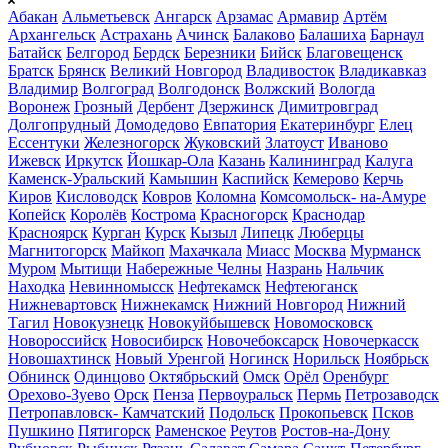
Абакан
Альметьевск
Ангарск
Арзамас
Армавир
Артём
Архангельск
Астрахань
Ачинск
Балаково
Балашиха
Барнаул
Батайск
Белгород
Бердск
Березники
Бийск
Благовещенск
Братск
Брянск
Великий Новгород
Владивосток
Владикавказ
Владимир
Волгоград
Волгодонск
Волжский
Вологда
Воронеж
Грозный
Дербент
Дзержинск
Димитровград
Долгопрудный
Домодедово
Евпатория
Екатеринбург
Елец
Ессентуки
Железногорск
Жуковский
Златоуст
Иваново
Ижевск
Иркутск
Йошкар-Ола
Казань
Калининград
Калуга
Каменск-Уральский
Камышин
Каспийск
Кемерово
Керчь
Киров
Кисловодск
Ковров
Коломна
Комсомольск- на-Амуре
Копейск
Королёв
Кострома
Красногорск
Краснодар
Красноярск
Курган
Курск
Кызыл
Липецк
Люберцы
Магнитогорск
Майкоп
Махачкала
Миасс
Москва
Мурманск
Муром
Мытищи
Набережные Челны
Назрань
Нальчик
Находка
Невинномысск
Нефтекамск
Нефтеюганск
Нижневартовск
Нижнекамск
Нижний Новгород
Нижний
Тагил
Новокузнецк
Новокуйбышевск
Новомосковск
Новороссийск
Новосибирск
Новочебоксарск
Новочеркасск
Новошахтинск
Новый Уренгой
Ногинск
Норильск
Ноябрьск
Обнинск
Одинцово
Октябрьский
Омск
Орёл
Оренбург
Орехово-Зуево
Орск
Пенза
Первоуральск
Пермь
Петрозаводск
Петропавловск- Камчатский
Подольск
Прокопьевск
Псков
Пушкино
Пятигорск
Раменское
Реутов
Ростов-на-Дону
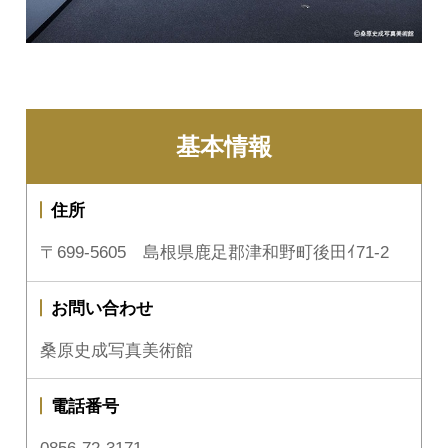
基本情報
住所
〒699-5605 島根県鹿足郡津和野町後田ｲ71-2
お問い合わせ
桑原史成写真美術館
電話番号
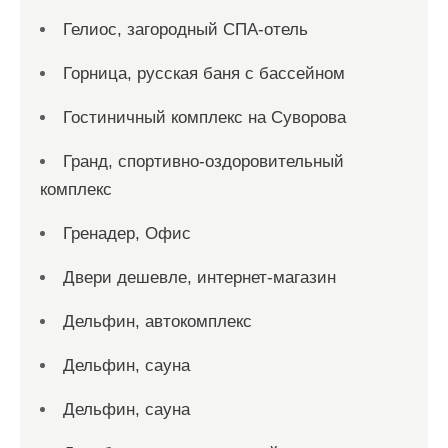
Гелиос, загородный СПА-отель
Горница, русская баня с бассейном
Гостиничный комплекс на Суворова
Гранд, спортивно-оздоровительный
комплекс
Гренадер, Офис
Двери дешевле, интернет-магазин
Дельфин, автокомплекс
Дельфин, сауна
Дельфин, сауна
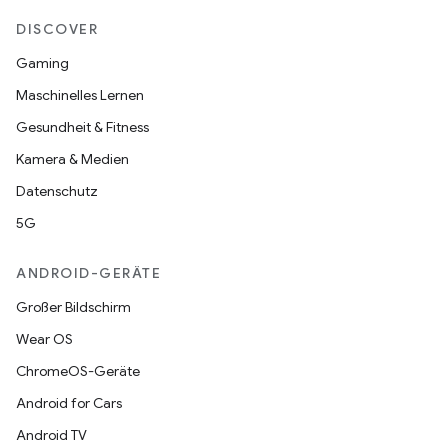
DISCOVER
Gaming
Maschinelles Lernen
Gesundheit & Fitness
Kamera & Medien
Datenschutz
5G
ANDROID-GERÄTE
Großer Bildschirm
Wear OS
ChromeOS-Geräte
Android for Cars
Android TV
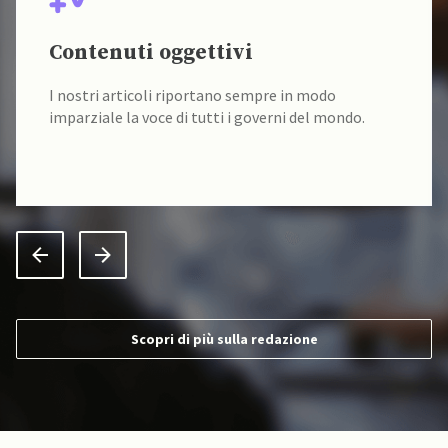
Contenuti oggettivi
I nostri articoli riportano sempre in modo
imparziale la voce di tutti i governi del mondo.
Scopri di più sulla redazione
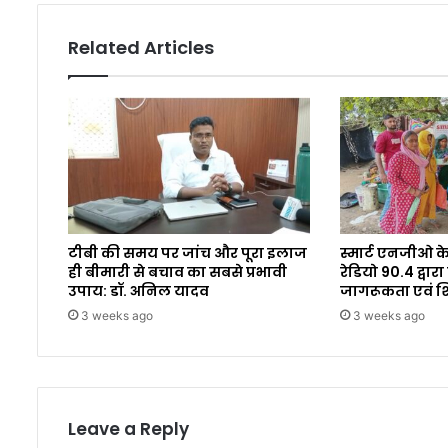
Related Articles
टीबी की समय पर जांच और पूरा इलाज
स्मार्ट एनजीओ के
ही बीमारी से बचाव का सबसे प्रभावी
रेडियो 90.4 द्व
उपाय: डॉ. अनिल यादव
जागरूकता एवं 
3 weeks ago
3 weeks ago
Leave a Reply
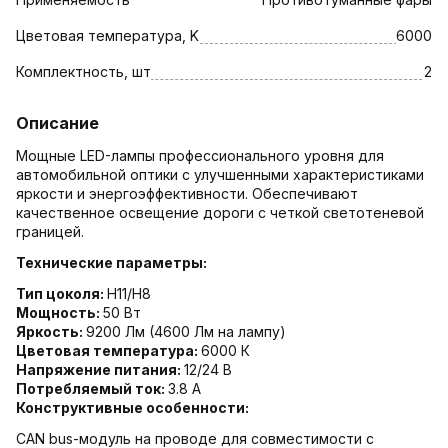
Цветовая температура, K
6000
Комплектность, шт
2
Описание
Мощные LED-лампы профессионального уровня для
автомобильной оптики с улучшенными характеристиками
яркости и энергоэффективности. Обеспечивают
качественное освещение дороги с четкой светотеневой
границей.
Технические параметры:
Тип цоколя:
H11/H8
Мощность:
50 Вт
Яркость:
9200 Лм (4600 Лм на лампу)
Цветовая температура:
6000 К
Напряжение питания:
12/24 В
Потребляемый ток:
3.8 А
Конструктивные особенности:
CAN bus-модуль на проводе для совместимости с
⁂
Reproduce the data above in full, exactly as it is, with the pictures left out.

Абакан
Альметьевск
Ангарск
Арзамас
Армавир
Артём
Архангельск
Астрахань
Ачинск
Балаково
Балашиха
Барнаул
Батайск
Белгород
Бердск
Березники
Бийск
Благовещенск
Братск
Брянск
Великий Новгород
Владивосток
Владикавказ
Владимир
Волгоград
Волгодонск
Волжский
Вологда
Воронеж
Грозный
Дербент
Дзержинск
Димитровград
Долгопрудный
Домодедово
Евпатория
Екатеринбург
Елец
Ессентуки
Железногорск
Жуковский
Златоуст
Иваново
Ижевск
Иркутск
Йошкар-Ола
Казань
Калининград
Калуга
Каменск-Уральский
Камышин
Каспийск
Кемерово
Керчь
Киров
Кисловодск
Ковров
Коломна
Комсомольск- на-Амуре
Копейск
Королёв
Кострома
Красногорск
Краснодар
Красноярск
Курган
Курск
Кызыл
Липецк
Люберцы
Магнитогорск
Майкоп
Махачкала
Миасс
Москва
Мурманск
Муром
Мытищи
Набережные Челны
Назрань
Нальчик
Находка
Невинномысск
Нефтекамск
Нефтеюганск
Нижневартовск
Нижнекамск
Нижний Новгород
Нижний
Тагил
Новокузнецк
Новокуйбышевск
Новомосковск
Новороссийск
Новосибирск
Новочебоксарск
Новочеркасск
Новошахтинск
Новый Уренгой
Ногинск
Норильск
Ноябрьск
Обнинск
Одинцово
Октябрьский
Омск
Орёл
Оренбург
Орехово-Зуево
Орск
Пенза
Первоуральск
Пермь
Петрозаводск
Петропавловск- Камчатский
Подольск
Прокопьевск
Псков
Пушкино
Пятигорск
Раменское
Реутов
Ростов-на-Дону
基本情報
住所
〒699-5605 島根県鹿足郡津和野町後田ｲ71-2
お問い合わせ
桑原史成写真美術館
電話番号
Гелиос, загородный СПА-отель
Горница, русская баня с бассейном
Гостиничный комплекс на Суворова
Гранд, спортивно-оздоровительный
комплекс
Гренадер, Офис
Двери дешевле, интернет-магазин
Дельфин, автокомплекс
Дельфин, сауна
Дельфин, сауна
DISCOVER
Gaming
Maschinelles Lernen
Gesundheit & Fitness
Kamera & Medien
Datenschutz
5G
ANDROID-GERÄTE
Großer Bildschirm
Wear OS
ChromeOS-Geräte
Android for Cars
Android TV
Contenuti oggettivi
I nostri articoli riportano sempre in modo
imparziale la voce di tutti i governi del mondo.
Scopri di più sulla redazione
Related Articles
टीबी की समय पर जांच और पूरा इलाज
स्मार्ट एनजीओ के
ही बीमारी से बचाव का सबसे प्रभावी
रेडियो 90.4 द्व
उपाय: डॉ. अनिल यादव
जागरूकता एवं 
3 weeks ago
3 weeks ago
Leave a Reply
Цветовая температура, K
6000
Комплектность, шт
2
Описание
Мощные LED-лампы профессионального уровня для
автомобильной оптики с улучшенными характеристиками
яркости и энергоэффективности. Обеспечивают
качественное освещение дороги с четкой светотеневой
границей.
Технические параметры:
Тип цоколя:
H11/H8
Мощность:
50 Вт
Яркость:
9200 Лм (4600 Лм на лампу)
Цветовая температура:
6000 К
Напряжение питания:
12/24 В
Потребляемый ток:
3.8 А
Конструктивные особенности:
CAN bus-модуль на проводе для совместимости с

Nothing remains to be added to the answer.